For better or worse, it didn’t pan out in the end, but Atlanta’s courting of Amazon’s $5 billion HQ2 proposal wasn’t lacking imagination—and considerable carrots of cash.
Pitches compiled for the e-commerce giant, which are now public, present metro Atlanta as a business-friendly, diverse, globally connected “tech mecca” with culture that would appeal to HQ2’s 50,000 employees.
And the documents are rich in revelations.
For example: two green-space ideas were floated for capping sections of the Connector in Midtown alone; the Quarry Yards project in Grove Park received top billing alongside Midtown, downtown, and Old Fourth Ward; the “Stitch” concept was a contender after all; and non-intown sites such as Lockheed/Dobbins in Cobb County, Duluth’s Infinite Energy Center, and what was described as the “Georgia Aerotropolis Corridor” were bandied for Amazon bigwigs.

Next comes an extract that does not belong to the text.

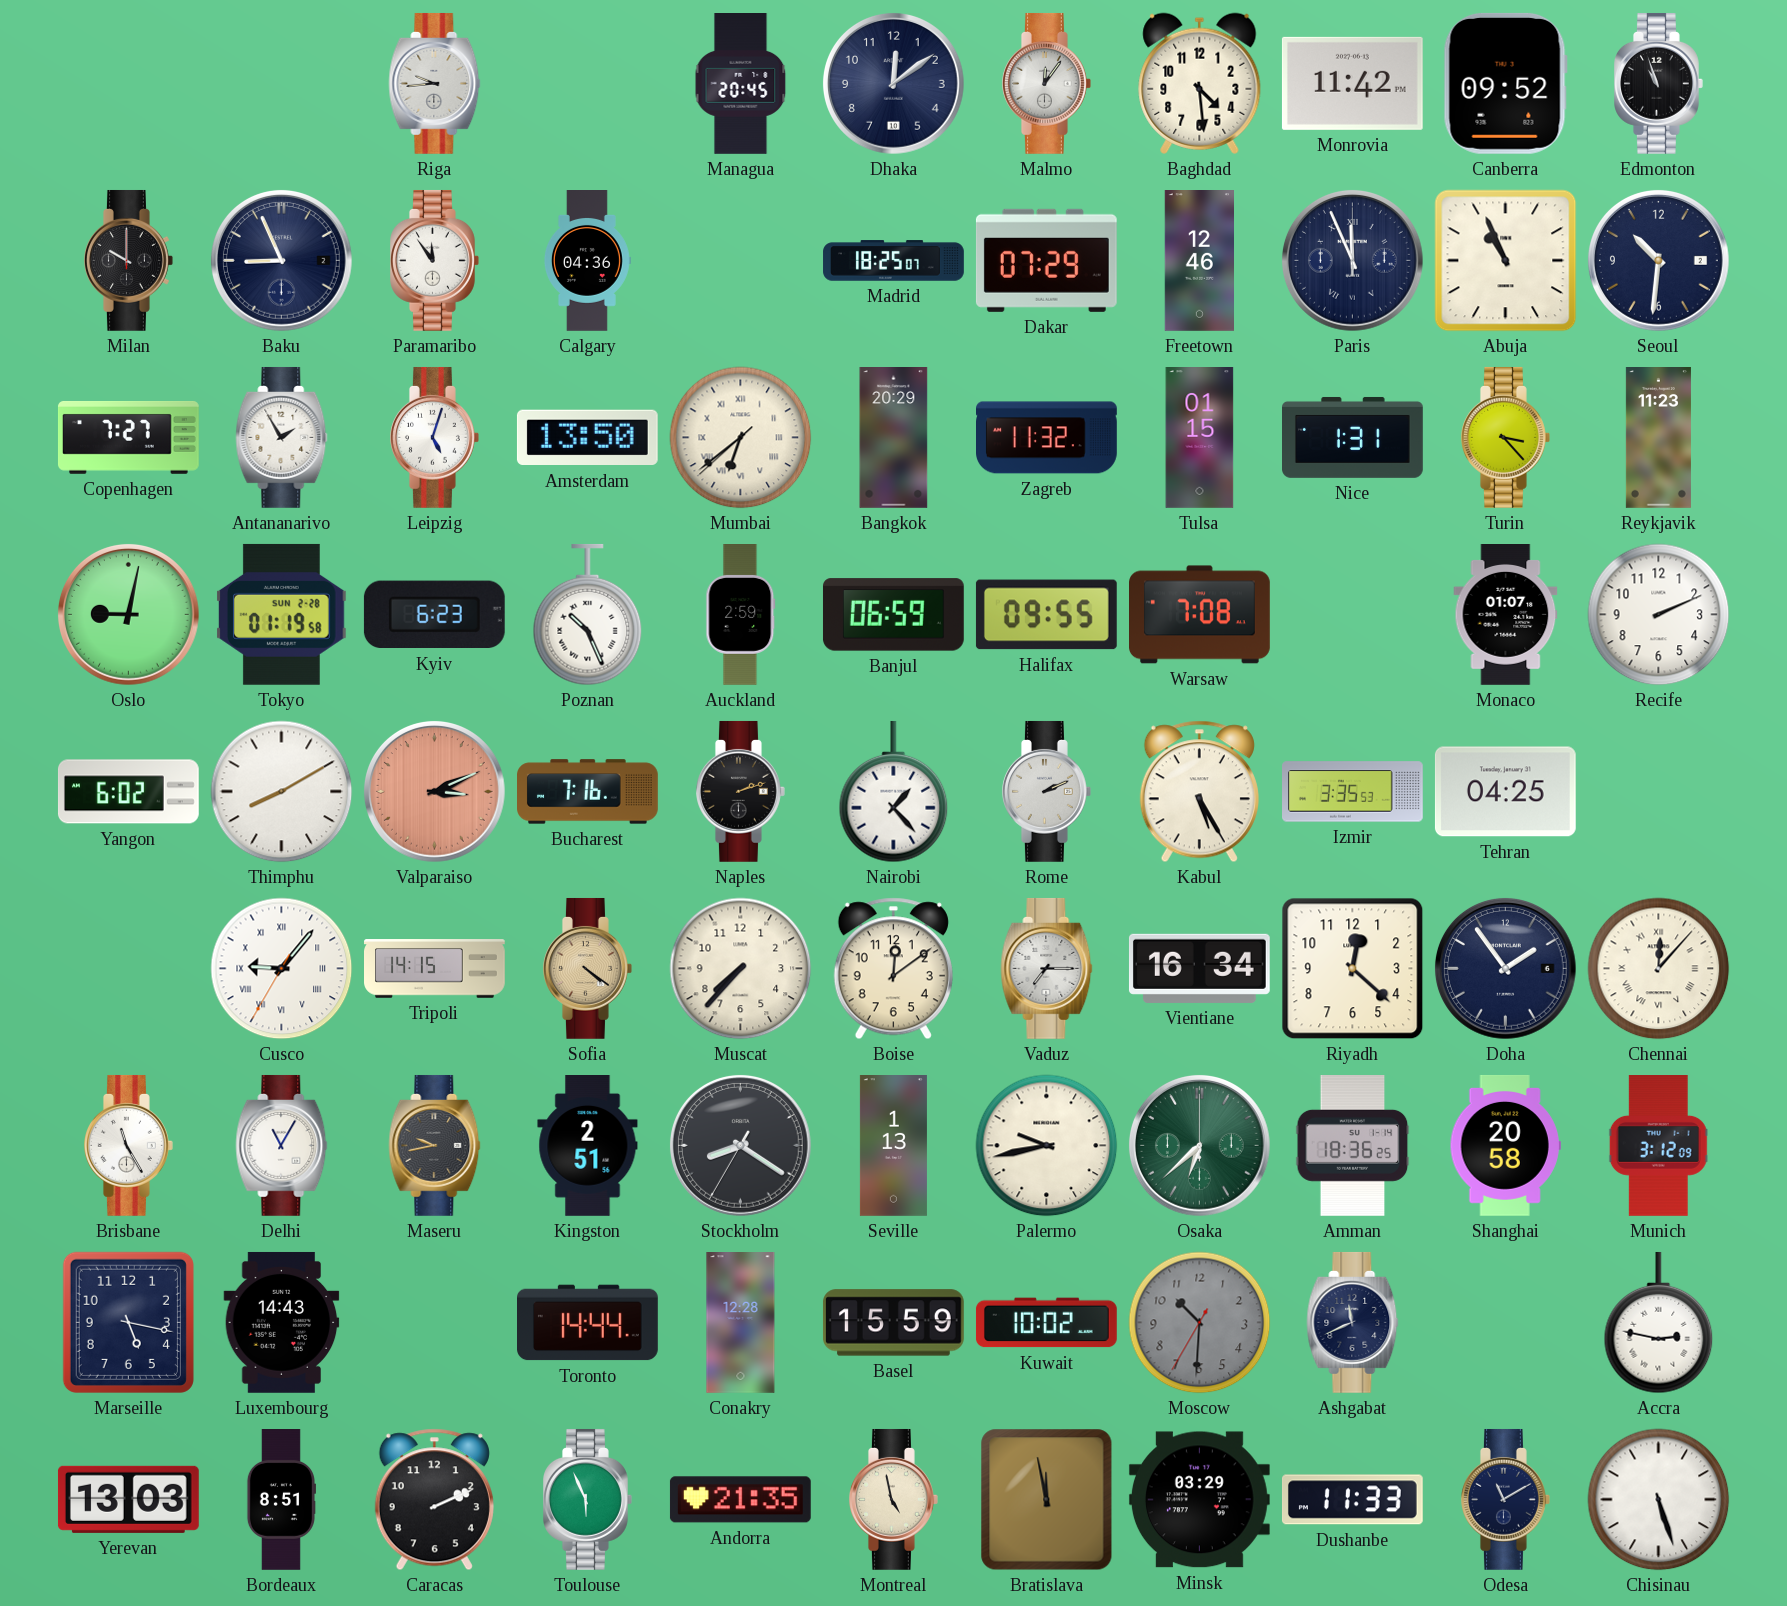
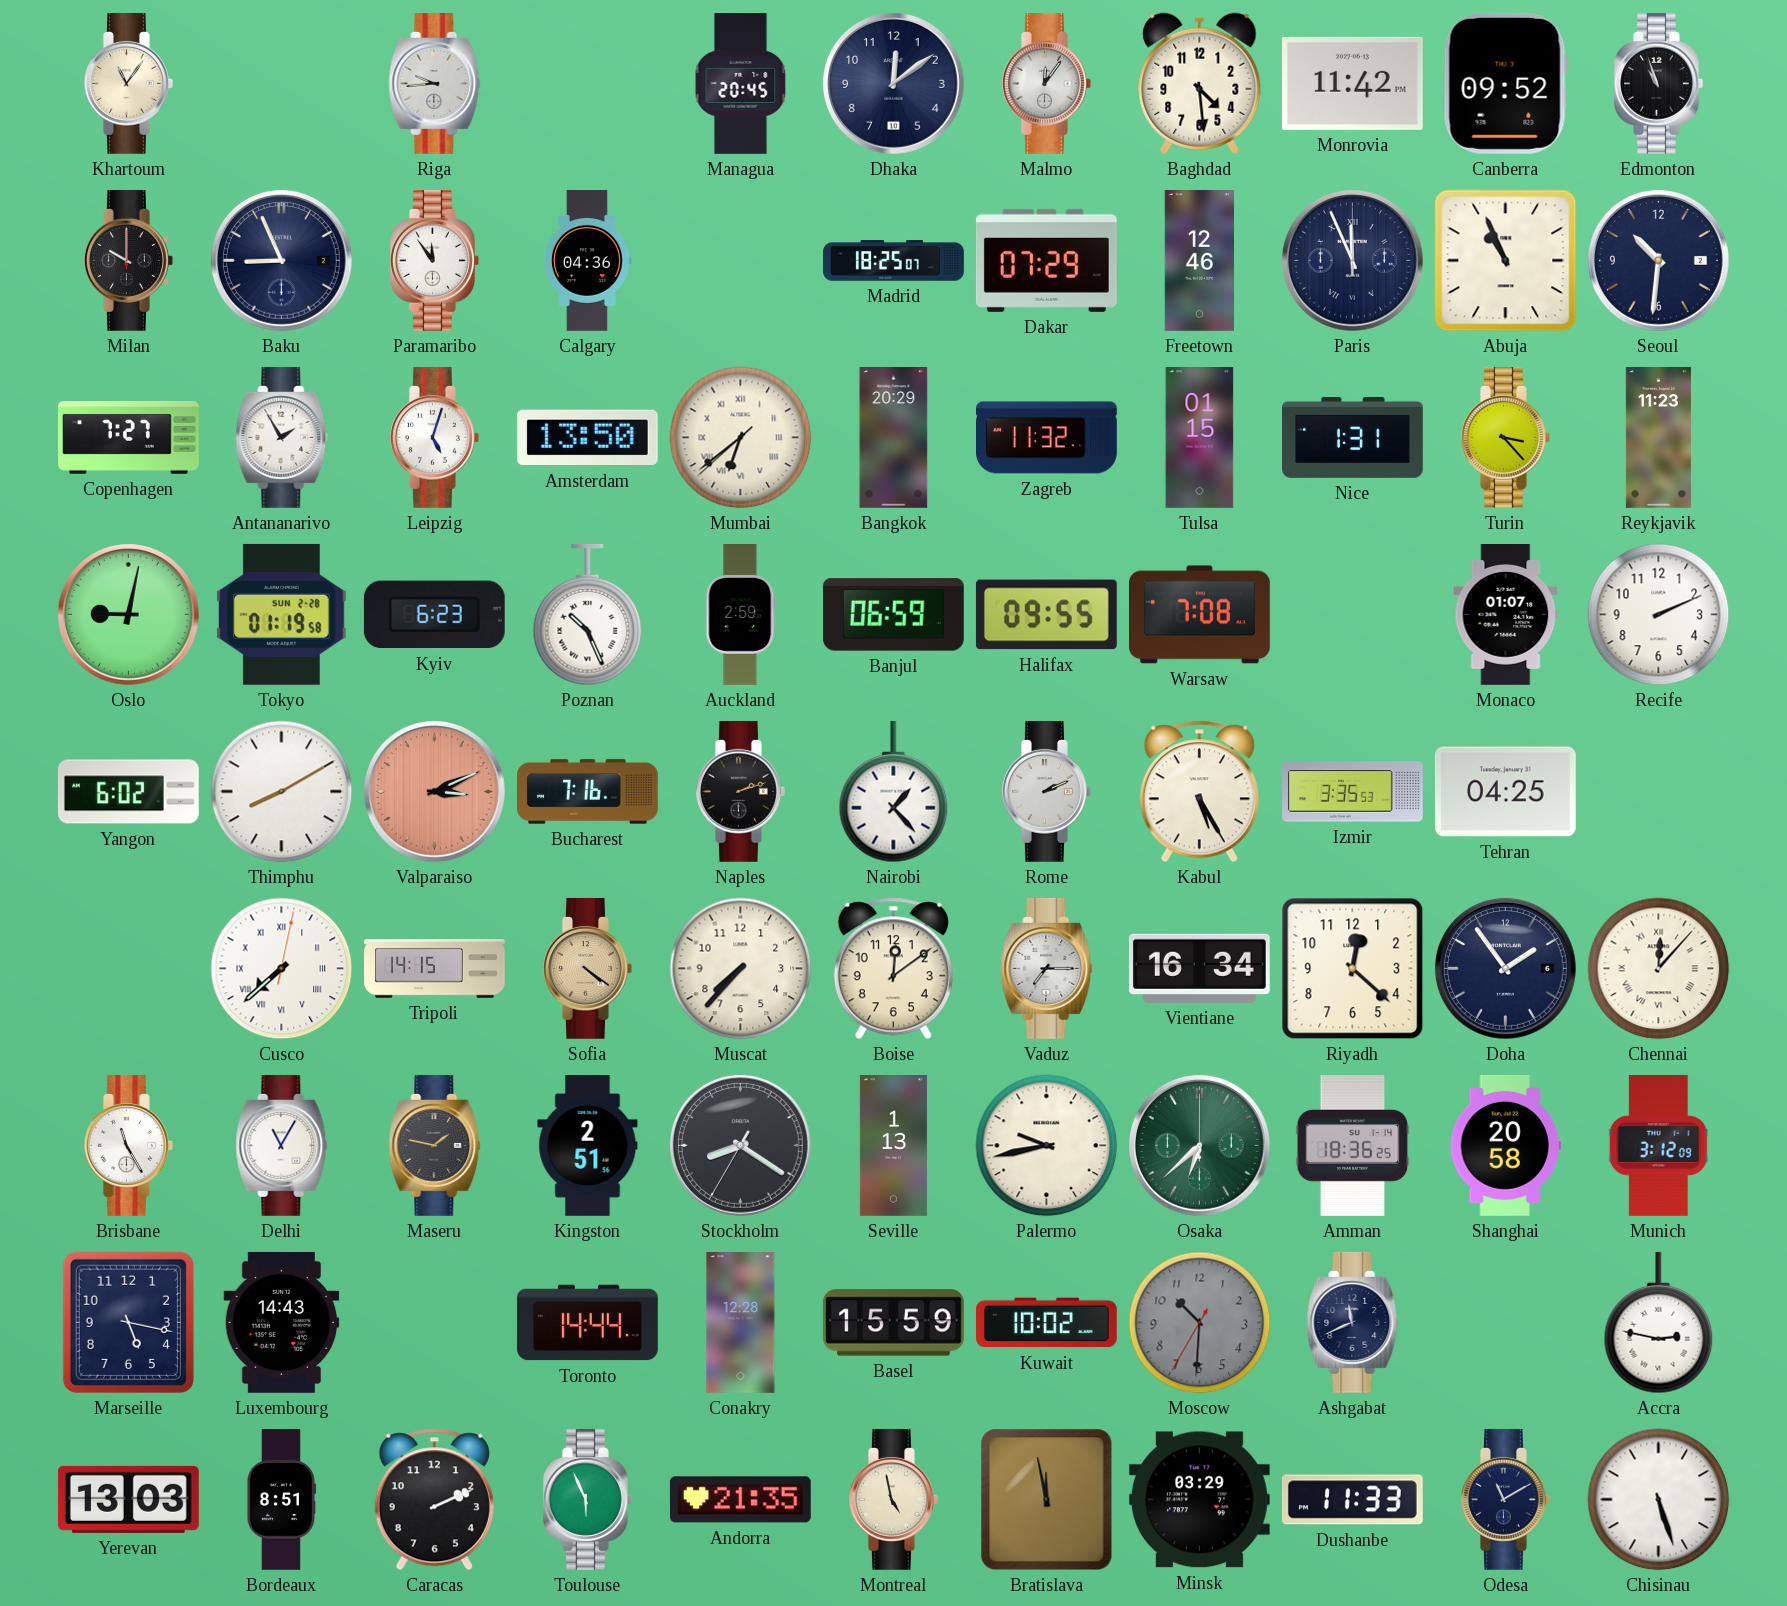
Khartoum: none -> 11:06
Cusco: 9:06 -> 7:38
Maseru: 9:43 -> 1:47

Total incentives for Amazon would have reached almost $2 billion eventually and included ideas such as renamed streets (hello, Kindle Road), an “Airport Experience Center” for employees, a $161 million “Amazon Academy of Georgia,” and possibly a MARTA car dedicated to moving Amazon’s goods around Atlanta traffic, as the Atlanta Business Chronicle relays.
What’s more, the HQ2-exacerbated changes to Atlanta’s built environment could have been pronounced in places across the city, as the following roundup illustrates.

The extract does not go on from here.